- [ACTION ITEM]:
Look through the entries below and extract exactly the lines from the one containing "swetry na jesień" through the one containing "nadchodzącego", ends included.

(Stored records)
________________________________________

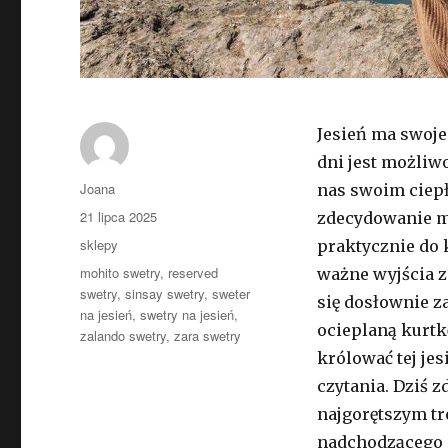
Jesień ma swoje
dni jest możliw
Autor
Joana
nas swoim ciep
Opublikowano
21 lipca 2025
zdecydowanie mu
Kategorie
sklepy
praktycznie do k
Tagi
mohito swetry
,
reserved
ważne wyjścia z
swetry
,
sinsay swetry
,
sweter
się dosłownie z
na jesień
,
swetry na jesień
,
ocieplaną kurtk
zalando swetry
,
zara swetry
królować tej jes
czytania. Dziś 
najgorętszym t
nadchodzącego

________________________________________

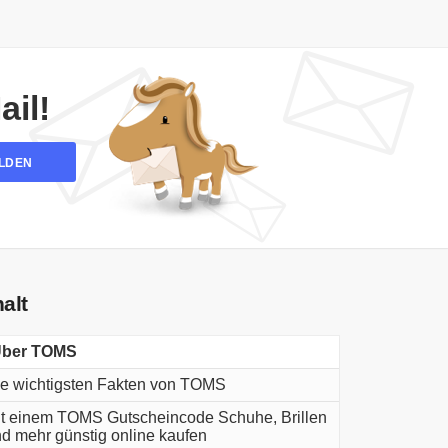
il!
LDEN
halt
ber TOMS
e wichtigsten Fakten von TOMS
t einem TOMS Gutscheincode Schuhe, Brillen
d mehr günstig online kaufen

________________________________________

- [TASK RESPONSE]:
swetry na jesień
,
ocieplaną kurtk
zalando swetry
,
zara swetry
królować tej jes
czytania. Dziś 
najgorętszym t
nadchodzącego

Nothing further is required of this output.